- [Try it]:
Start with the first line of the data and end with the line that holds "oraz smug dymu o zmiennej"; write out each one exactly.

-------- Data shown --------

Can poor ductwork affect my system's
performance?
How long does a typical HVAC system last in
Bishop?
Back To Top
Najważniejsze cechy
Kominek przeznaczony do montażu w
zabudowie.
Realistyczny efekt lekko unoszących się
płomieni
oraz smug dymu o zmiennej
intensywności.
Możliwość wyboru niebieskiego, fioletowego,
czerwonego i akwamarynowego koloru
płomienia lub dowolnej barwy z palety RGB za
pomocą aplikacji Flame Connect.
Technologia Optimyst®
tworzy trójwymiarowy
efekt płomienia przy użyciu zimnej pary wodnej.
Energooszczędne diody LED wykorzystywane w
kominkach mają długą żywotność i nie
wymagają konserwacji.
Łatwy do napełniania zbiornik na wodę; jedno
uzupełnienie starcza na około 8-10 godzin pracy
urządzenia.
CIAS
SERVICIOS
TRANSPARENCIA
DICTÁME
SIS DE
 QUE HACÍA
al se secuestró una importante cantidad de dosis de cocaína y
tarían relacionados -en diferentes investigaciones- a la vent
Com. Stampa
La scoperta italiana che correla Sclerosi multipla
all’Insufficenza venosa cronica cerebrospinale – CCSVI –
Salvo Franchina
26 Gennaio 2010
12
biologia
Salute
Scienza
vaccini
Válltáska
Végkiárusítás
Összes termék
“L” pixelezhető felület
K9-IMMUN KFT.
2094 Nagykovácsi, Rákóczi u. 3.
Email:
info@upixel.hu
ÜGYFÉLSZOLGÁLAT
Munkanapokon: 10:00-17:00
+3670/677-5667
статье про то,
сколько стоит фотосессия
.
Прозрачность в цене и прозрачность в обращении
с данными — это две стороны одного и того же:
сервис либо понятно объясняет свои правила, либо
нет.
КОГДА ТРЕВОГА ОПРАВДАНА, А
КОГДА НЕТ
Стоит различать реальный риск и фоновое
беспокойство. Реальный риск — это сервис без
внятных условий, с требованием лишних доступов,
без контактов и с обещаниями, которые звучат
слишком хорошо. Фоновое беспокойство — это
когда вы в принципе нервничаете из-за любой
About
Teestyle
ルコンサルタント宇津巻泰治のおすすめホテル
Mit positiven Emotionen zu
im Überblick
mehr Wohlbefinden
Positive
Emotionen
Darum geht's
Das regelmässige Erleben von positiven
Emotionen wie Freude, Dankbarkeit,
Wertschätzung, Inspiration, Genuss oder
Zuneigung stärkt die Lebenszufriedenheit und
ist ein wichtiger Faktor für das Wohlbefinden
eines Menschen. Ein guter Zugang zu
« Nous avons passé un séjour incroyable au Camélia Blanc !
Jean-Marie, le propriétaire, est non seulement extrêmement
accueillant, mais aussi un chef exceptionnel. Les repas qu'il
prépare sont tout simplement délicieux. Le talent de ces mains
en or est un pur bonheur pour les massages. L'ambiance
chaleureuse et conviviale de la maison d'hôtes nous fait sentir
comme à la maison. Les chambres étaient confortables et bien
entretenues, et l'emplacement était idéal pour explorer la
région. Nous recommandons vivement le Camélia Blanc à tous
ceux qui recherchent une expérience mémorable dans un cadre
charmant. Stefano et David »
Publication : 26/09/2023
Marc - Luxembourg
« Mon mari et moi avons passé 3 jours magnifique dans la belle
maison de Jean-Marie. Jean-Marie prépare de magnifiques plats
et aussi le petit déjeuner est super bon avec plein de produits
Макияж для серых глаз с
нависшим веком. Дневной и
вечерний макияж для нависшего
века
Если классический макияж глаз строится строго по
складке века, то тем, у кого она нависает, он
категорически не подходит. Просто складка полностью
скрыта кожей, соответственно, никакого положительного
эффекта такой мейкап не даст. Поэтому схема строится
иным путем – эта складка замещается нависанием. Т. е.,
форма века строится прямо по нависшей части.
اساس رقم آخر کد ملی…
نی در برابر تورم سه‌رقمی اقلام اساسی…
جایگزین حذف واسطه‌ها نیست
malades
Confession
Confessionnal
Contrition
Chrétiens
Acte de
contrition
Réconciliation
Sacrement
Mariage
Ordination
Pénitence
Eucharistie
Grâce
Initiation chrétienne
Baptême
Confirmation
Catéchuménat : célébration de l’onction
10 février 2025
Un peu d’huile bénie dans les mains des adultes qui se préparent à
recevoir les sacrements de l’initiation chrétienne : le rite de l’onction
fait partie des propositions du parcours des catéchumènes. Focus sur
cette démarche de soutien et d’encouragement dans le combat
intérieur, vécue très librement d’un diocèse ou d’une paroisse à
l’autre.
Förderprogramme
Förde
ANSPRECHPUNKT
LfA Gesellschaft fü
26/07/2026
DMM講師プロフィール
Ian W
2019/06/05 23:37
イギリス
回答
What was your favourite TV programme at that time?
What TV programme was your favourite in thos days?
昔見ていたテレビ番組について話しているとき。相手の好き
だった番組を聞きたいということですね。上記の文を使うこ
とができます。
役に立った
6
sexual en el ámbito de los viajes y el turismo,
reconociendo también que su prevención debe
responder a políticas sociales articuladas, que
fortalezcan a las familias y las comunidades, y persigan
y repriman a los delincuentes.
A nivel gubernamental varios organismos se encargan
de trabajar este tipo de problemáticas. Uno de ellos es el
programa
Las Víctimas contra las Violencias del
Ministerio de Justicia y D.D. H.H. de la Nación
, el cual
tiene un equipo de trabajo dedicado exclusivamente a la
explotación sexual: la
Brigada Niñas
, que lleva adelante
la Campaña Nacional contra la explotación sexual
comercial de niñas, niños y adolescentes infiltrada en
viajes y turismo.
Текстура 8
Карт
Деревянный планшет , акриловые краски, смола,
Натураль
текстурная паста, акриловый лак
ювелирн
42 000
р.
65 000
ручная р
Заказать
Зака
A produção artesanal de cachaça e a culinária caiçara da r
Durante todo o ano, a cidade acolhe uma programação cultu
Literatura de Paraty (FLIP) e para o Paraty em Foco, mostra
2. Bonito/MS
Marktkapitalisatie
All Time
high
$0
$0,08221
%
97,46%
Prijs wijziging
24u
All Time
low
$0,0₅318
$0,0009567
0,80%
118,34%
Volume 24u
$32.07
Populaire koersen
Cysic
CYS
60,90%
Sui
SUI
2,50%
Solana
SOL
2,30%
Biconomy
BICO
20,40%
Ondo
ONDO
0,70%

--------

- [Your response]:
Can poor ductwork affect my system's
performance?
How long does a typical HVAC system last in
Bishop?
Back To Top
Najważniejsze cechy
Kominek przeznaczony do montażu w
zabudowie.
Realistyczny efekt lekko unoszących się
płomieni
oraz smug dymu o zmiennej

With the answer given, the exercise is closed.